As we certainly know by now, though, judicial decisions that ignore consumer interests are just a part of the landscape we live in, particularly in this country. (Yes, in case you're wondering, Hill v. Gateway is a heavily-cited precedent by what I can only call the UCITA lobby in the Blizzard reverse engineering case.) What's worse, increasingly the fine print in the consumer agreements from the larger corporations in almost every industry includes mandatory arbitration clauses. Credit cards, insurances, mortgages, housing contractors, service contracts, and limited warranties for all kinds of goods come sneakwrapped with language where you give up your right to sue no matter what they do to you.

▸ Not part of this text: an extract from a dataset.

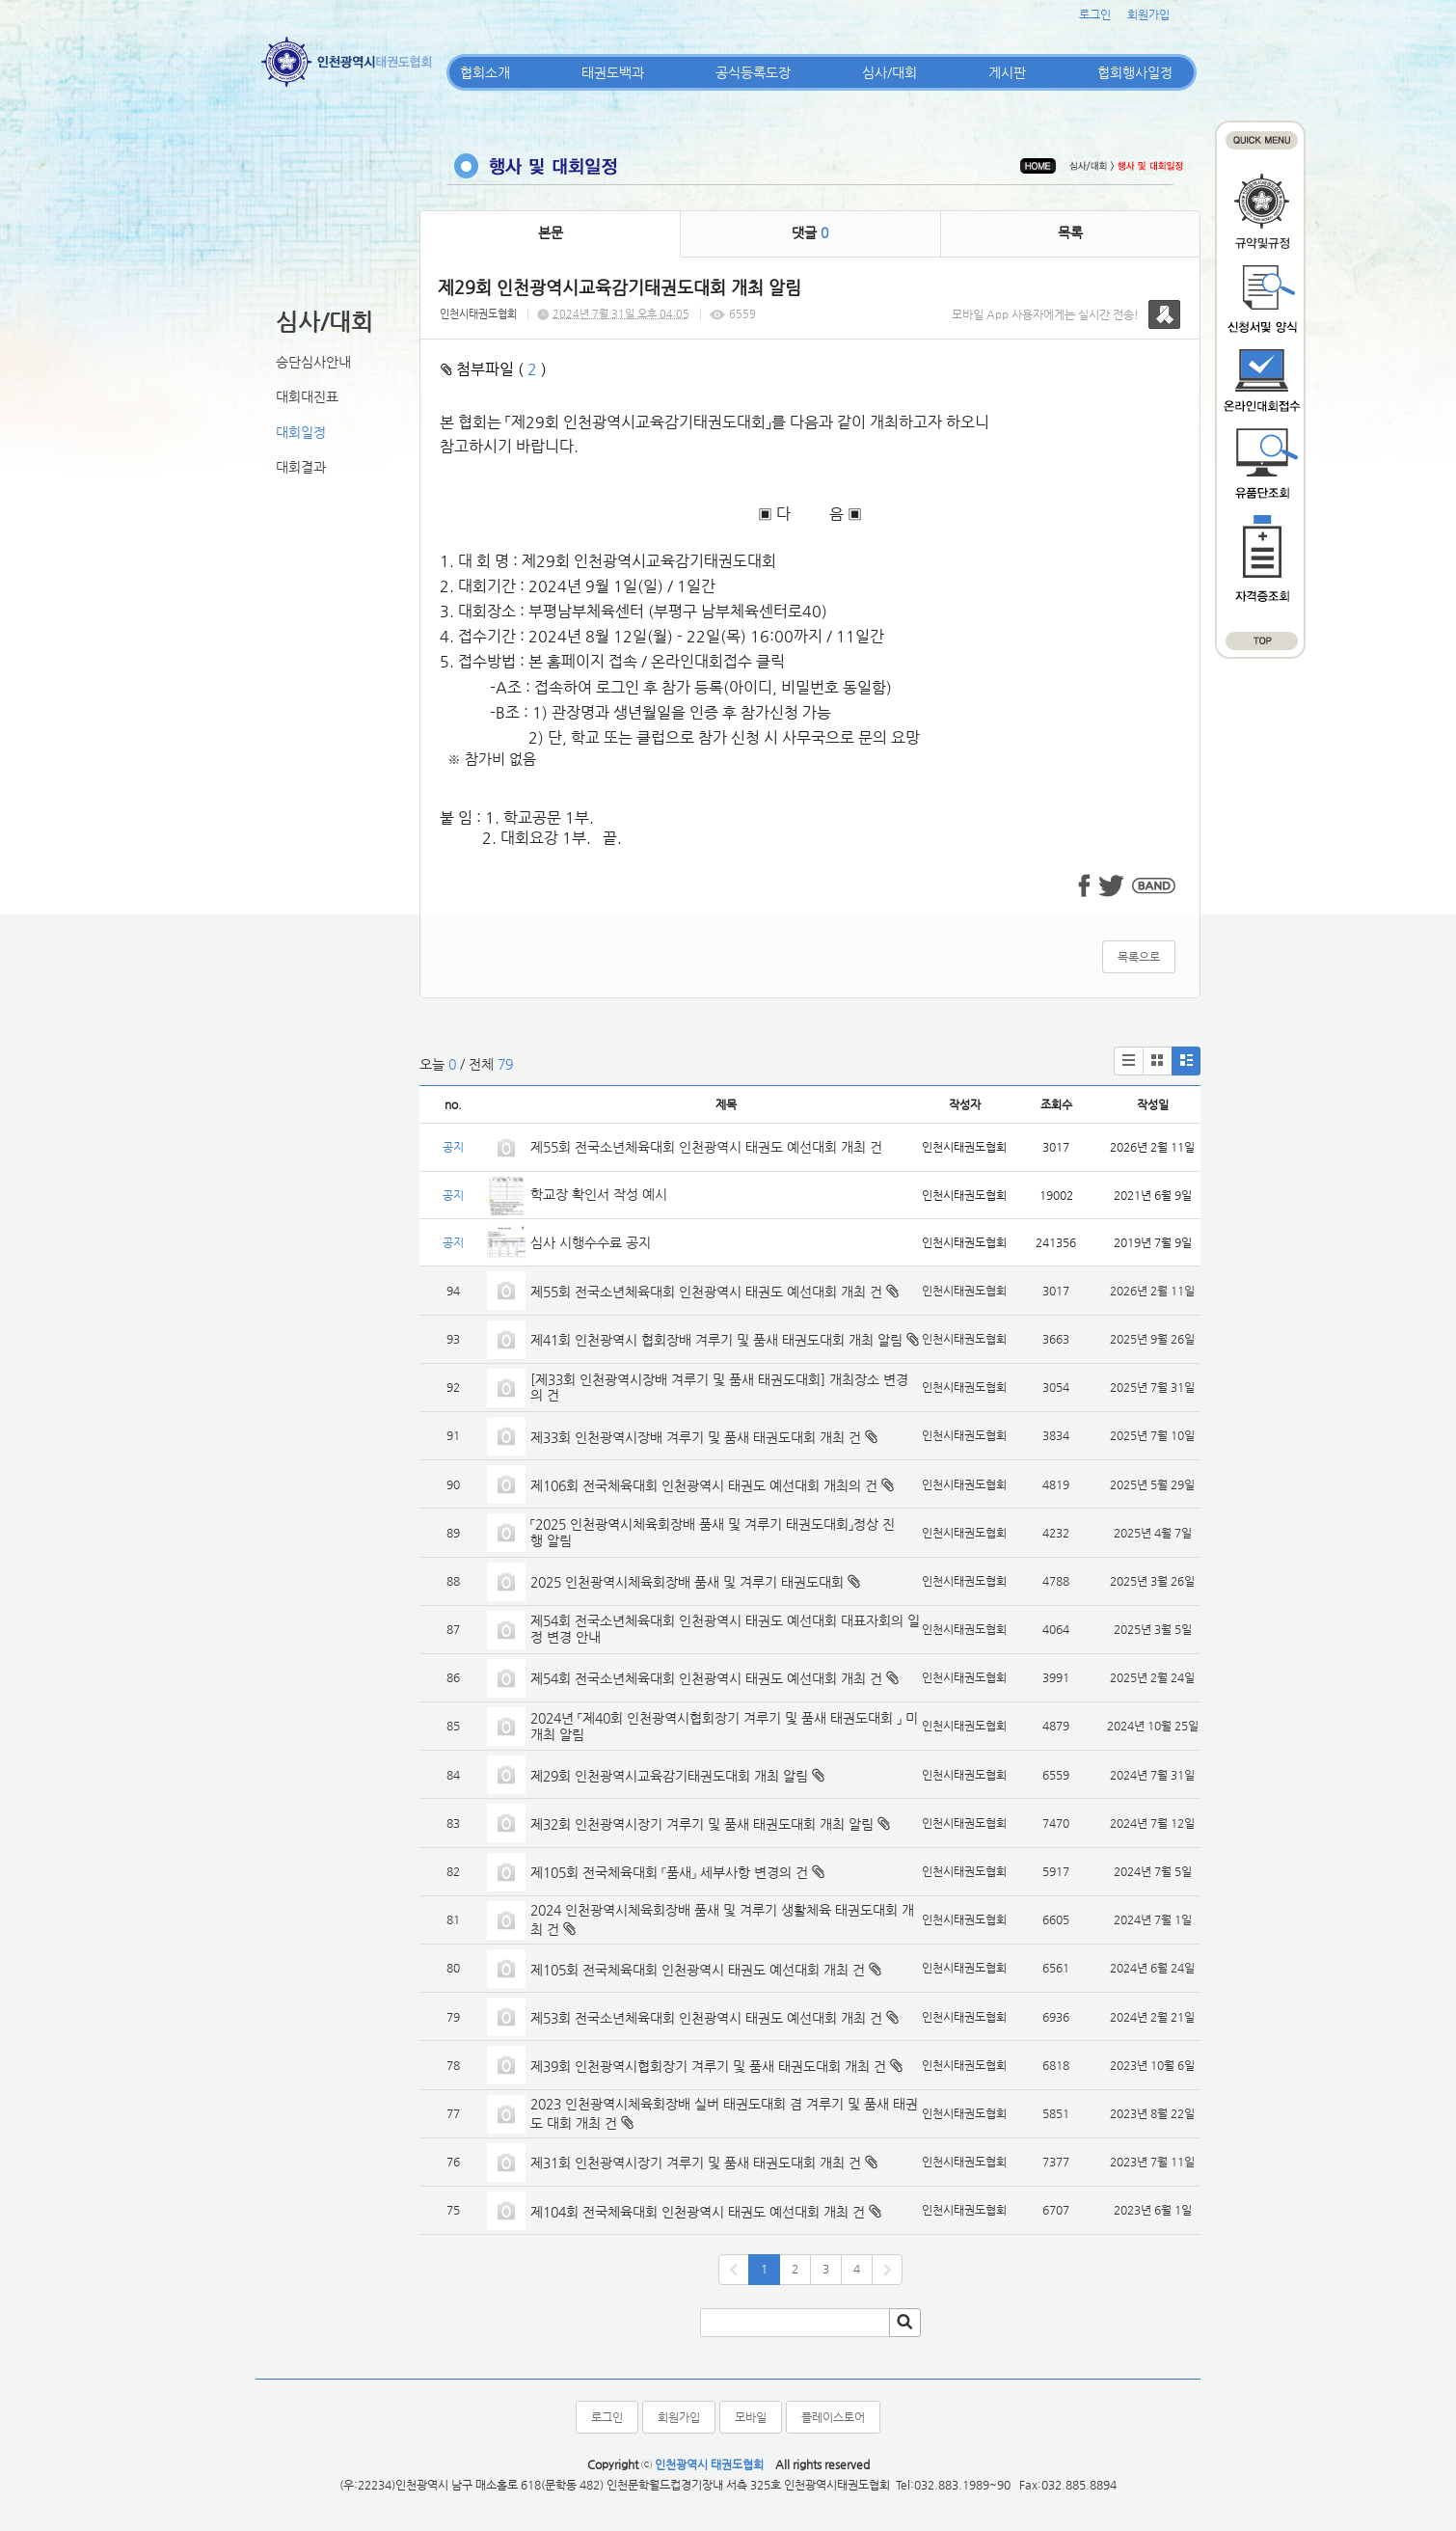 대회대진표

Since we obviously can't depend on the courts to prevent legal travesties like the Gateway case, how can we protect ourselves? The only way is to seek out those vendors that don't use mandatory arbitration clauses, and make our displeasure known to those who do. A very useful website in this regard is that of "Give Me Back My Rights" coalition, which contains a wealth of information about binding arbitration clauses along with tips on how to find car dealers and financial institutions that don't use them. For the more adventurous, see our "Battle of the Forms" discussion to learn how you can try fighting fire with fire.
Arbitration is a reasonable way to settle a dispute when both sides choose to enter the process voluntarily. But as Gateway demonstrated almost a decade ago, when only one side gets to do the choosing, it can be the worst sneakwrap of all.